Posts for June 9, 2018 (page 6)

Category
Poem

I ask my X-ray technician if they see people as skeletons

They say, “The bones of your hip,
the back. You can’t help but see.”

Then they fluster, directing me 
to the elevator.

Earlier, quiet and surely, they mapped
my fifth lumbar with cautious fingertips.
Earlier, they lowered the heavy machine 
with methodical tenderness.

In the parking lot, all I’m left with
is the poetry of bones.


Category
Poem

Walk Home

We watched

As the squirrel jumped into the trash
Emerging quickly
With the remains of our granola bar in his mouth. 
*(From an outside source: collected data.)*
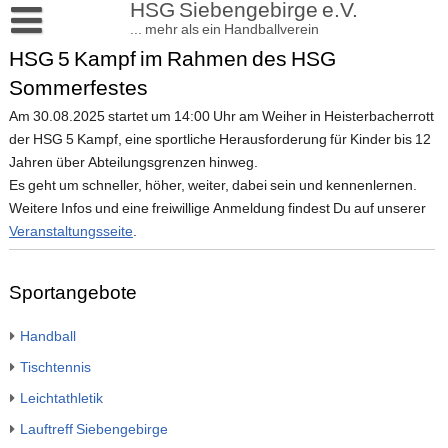
HSG Siebengebirge e.V.
... mehr als ein Handballverein
HSG 5 Kampf im Rahmen des HSG
Aktuelles
Sommerfestes
Sportangebote
Am 30.08.2025 startet um 14:00 Uhr am Weiher in Heisterbacherrott
Handball
Verein
der HSG 5 Kampf, eine sportliche Herausforderung für Kinder bis 12
Jahren über Abteilungsgrenzen hinweg.
Turnen
Satzung und Beiträge
Kontakt
Es geht um schneller, höher, weiter, dabei sein und kennenlernen.
Volleyball
Kinderturnen
Mitgliedschaft
Impressum
Weitere Infos und eine freiwillige Anmeldung findest Du auf unserer
Veranstaltungsseite
.
Tischtennis
Breitensport/Turnen Erwachsene
Vorstand
Datenschutzerklärung
Leichtathletik
Verhaltensregeln und Schutzkonzepte
Sportangebote
Lauftreff Siebengebirge
Mediendaten
Handball
Sportstätten
Vereinskommunikation
Tischtennis
Shop
Leichtathletik
Chronik
Lauftreff Siebengebirge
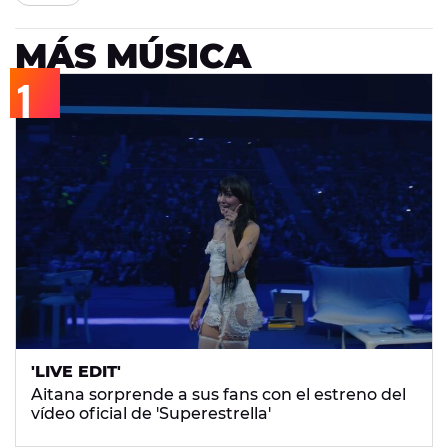
MÁS MÚSICA
'LIVE EDIT'
Aitana sorprende a sus fans con el estreno del
vídeo oficial de 'Superestrella'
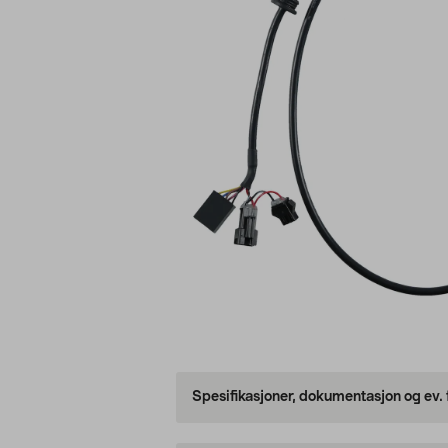
Spesifikasjoner, dokumentasjon og ev.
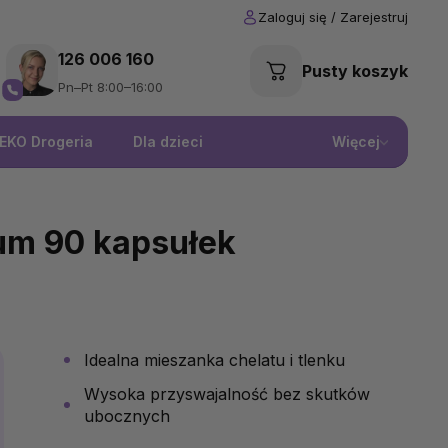
126 006 160
Pusty koszyk
Pn–Pt 8:00–16:00
EKO Drogeria
Dla dzieci
Więcej
um 90 kapsułek
Idealna mieszanka chelatu i tlenku
Wysoka przyswajalność bez skutków
ubocznych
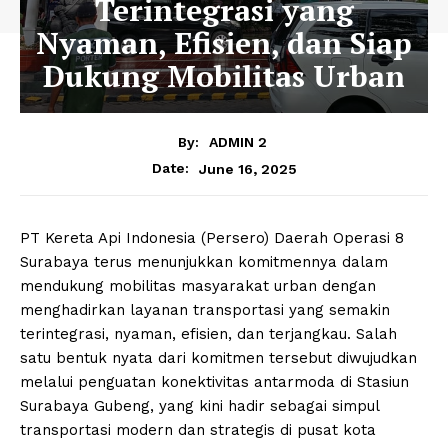
Terintegrasi yang
Nyaman, Efisien, dan Siap
Dukung Mobilitas Urban
By:
ADMIN 2
June 16, 2025
Date:
PT Kereta Api Indonesia (Persero) Daerah Operasi 8
Surabaya terus menunjukkan komitmennya dalam
mendukung mobilitas masyarakat urban dengan
menghadirkan layanan transportasi yang semakin
terintegrasi, nyaman, efisien, dan terjangkau. Salah
satu bentuk nyata dari komitmen tersebut diwujudkan
melalui penguatan konektivitas antarmoda di Stasiun
Surabaya Gubeng, yang kini hadir sebagai simpul
transportasi modern dan strategis di pusat kota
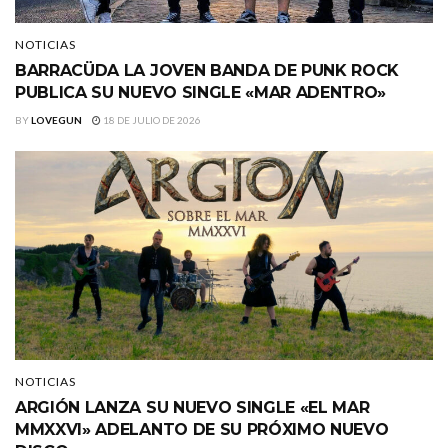
NOTICIAS
BARRACÜDA LA JOVEN BANDA DE PUNK ROCK
PUBLICA SU NUEVO SINGLE «MAR ADENTRO»
BY
LOVEGUN
18 DE JULIO DE 2026
NOTICIAS
ARGIÓN LANZA SU NUEVO SINGLE «EL MAR
MMXXVI» ADELANTO DE SU PRÓXIMO NUEVO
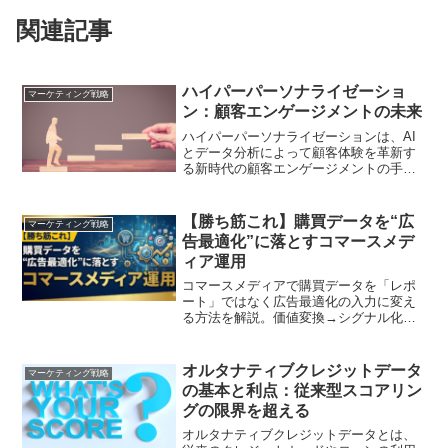
関連記事
ハイパーパーソナライゼーショ
マーケティング戦略
ン：顧客エンゲージメントの未来
ハイパーパーソナライゼーションは、AI
とデータ分析によって顧客体験を革新す
る新時代の顧客エンゲージメントの手法
です。
【勝ち筋これ】購買データを“広
マーケティング戦略
告最適化”に落とすコマースメデ
ィア運用
コマースメディアで購買データを「レポ
ート」ではなく広告最適化の入力に変え
る方法を解説。価値変換→シグナル化→
ガードレール→更新/監視の型で、粗利・
在庫・返品を守りつつ成果を伸ばす運用
手順をまとめます
オルタナティブクレジットデータ
マーケティング戦略
の基本と利点：従来型スコアリン
グの限界を超える
オルタナティブクレジットデータとは、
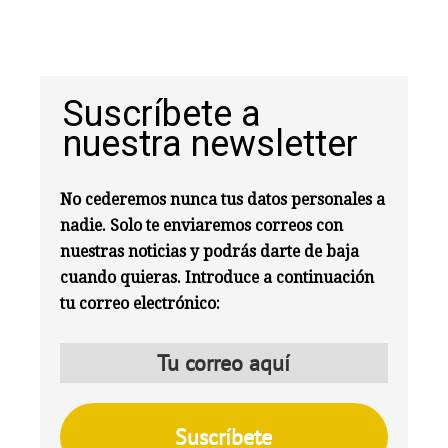
Suscríbete a
nuestra newsletter
No cederemos nunca tus datos personales a
nadie. Solo te enviaremos correos con
nuestras noticias y podrás darte de baja
cuando quieras. Introduce a continuación
tu correo electrónico:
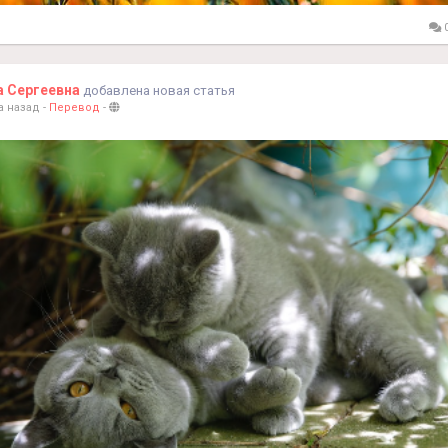
0
а Сергеевна
добавлена новая статья
а назад
-
Перевод
-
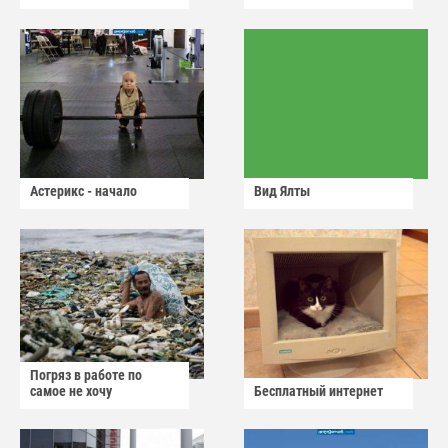
Астерикс - начало
Вид Ялты
Погряз в работе по
самое не хочу
Бесплатный интернет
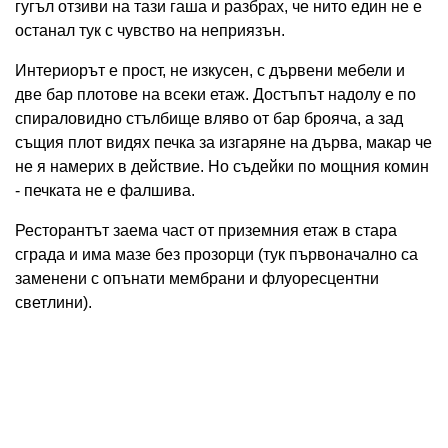
гугъл отзиви на тази гаша и разбрах, че нито един не е
останал тук с чувство на неприязън.
Интериорът е прост, не изкусен, с дървени мебели и
две бар плотове на всеки етаж. Достъпът надолу е по
спираловидно стълбище вляво от бар брояча, а зад
същия плот видях печка за изгаряне на дърва, макар че
не я намерих в действие. Но съдейки по мощния комин
- печката не е фалшива.
Ресторантът заема част от приземния етаж в стара
сграда и има мазе без прозорци (тук първоначално са
заменени с опънати мембрани и флуоресцентни
светлини).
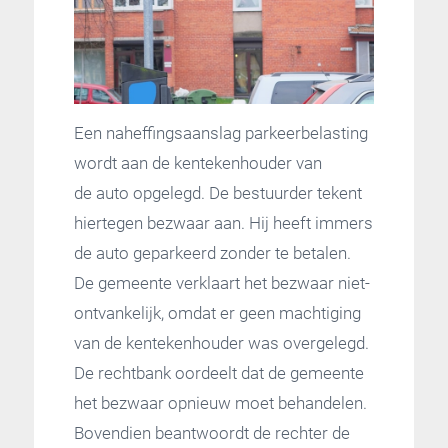
Een naheffingsaanslag parkeerbelasting
wordt aan de kentekenhouder van
de auto opgelegd. De bestuurder tekent
hiertegen bezwaar aan. Hij heeft immers
de auto geparkeerd zonder te betalen.
De gemeente verklaart het bezwaar niet-
ontvankelijk, omdat er geen machtiging
van de kentekenhouder was overgelegd.
De rechtbank oordeelt dat de gemeente
het bezwaar opnieuw moet behandelen.
Bovendien beantwoordt de rechter de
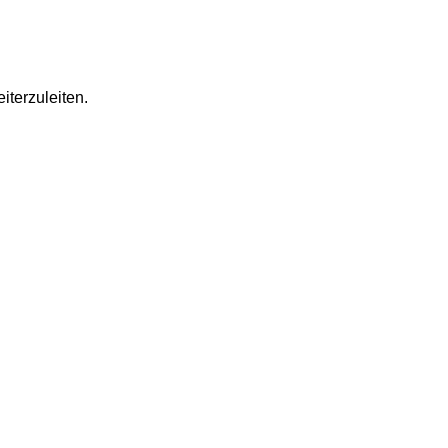
iterzuleiten.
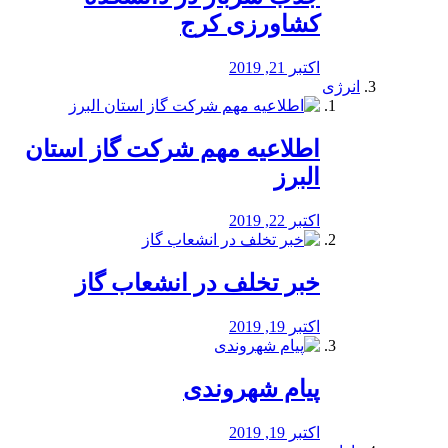
کشاورزی کرج
اکتبر 21, 2019
انرژی
️اطلاعیه مهم شرکت گاز استان
البرز
اکتبر 22, 2019
خبر تخلف در انشعاب گاز
اکتبر 19, 2019
پیام شهروندی
اکتبر 19, 2019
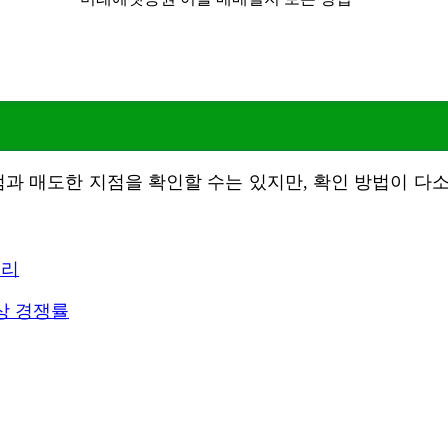
과 매도한 지점을 확인할 수는 있지만, 확인 방법이 다소
정리
상 경쟁률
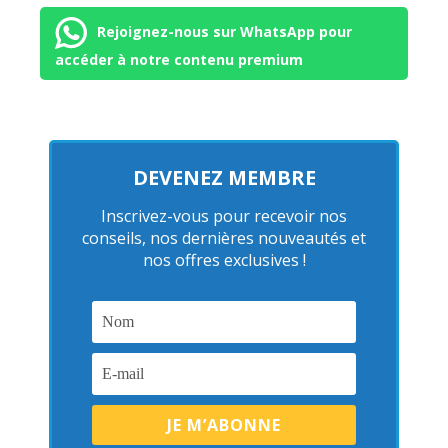
Rejoignez-nous sur WhatsApp pour
accéder à notre contenu premium
DEVENEZ MEMBRE
Inscrivez-vous pour recevoir nos
conseils, nos dernières nouveautés et
nos offres exclusives !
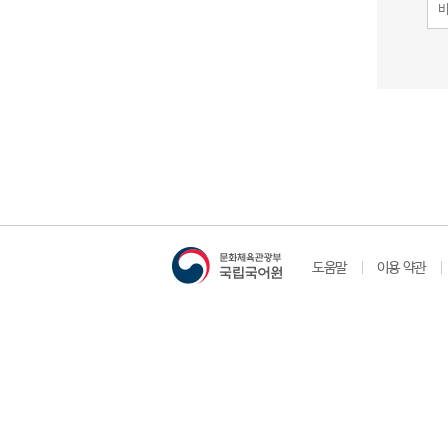
도움말
이용 약관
We laughed and laughed and talked about it
All the way home. 

 


Category
Poem

Edge of Town

where there “isn’t no
Coyotes, like in them hills,
no copperheads, rattlers, and no ticks.”
just gentle slopes rolling up to subdivision fences,
and the essence of wild flowers heated up by summer.
I think I smell the countryside
I hardly know, the clusters of Oak and Ash, the famed Bluegrass
I have yet to see.
If I could just find a clean piece of dirt to curl up in,
a patch of forest leaves
visited by beetles, and moss, and mysterious undergrowth
to dig my hands in,
I think I could begin to see
why people love it so.


Category
Poem

hit and run in little mexico

when you make me feel guilty for who i am

adiós
is the only word i remember
from 7th grade spanish class


Category
Poem

Sorrow

               For Anthony Bourdain, 1956 – 2018

Where tears fall
Low to the ground
Violets grow


Category
Poem

Dolly Parton/Dalai Lama

If we need the world to be kind
we can look at it with right mind
and seek what we want to find
and see, though once we were blind.


Category
Poem

Work the Edges

Look skyward—
trip. Gaze down —
stumble. Note the peripheral—
graze a streetlamp.
Off-beat, half-step
late can’t drink
it all in today.


Category
Poem

The Grief

Laughter lives in me daily
Like the playful breeze
That guides the squirrels
To and from the splash pines
Dotting the neighborhood.

I receive a fresh and constant
Infusion of love on the daily
Circulating through my spirit
Elevating and moving me to charity.

It is the grief that takes my breath.
It hides in the notes of a lost song
Twenty years forgotten.
It’s in the images of shared moments
Between myself and friends that death
Will never give back.
It’s in the sting of that last rejection,
And the last gasp of faith in companionship.
A cumulative force, an infectious silent killer,
There comes the day when the squeeze tightens,
Arteries closing upon themselves until, at last,
The throbbing muscle moves no life force to the mind.
The mind instructs the body to self destruct.
The Grief has done it’s job.


Category
Poem

an ache sometimes

There is an ache sometimes when something beautiful finds your heart.
  
This ache (the final sound in a word as a poem crumples to ash inside your mouth,
the color the clouds wrinkle in the vast-drowning sky,
a story where sadness is embroidered in each note of its speakers voice)
is to remind you that
you were born somewhere else,
faraway,
where that same beauty hangs on every wall, on every limb, on every eyelash.
 
Now it aches because
you’ve forgotten where it is and
how to get there.
 
But your homeland keeps reflecting itself here, searching
for you, and whenever you hear it, your
heart will long for where it’s been.


Category
Poem

saving on shaving

i’ve got to quit buying those bics.
the dirt cheap, pastel, single blade brand
that never cost much more than a dollar.
the bargain seems to make sense
with my hillbilly budget and all,
but i been cutting myself
to scarlet ribbons,

leaving bright red blood streaks
trailing down the pale curve of my calf.
knicking big hunks out of both knees.
and i just got around to liking my legs!
there’s no sense in it, saving a buck
and ending up with razor burn
and sacrificing silk skin
on account of burlap sensibilities.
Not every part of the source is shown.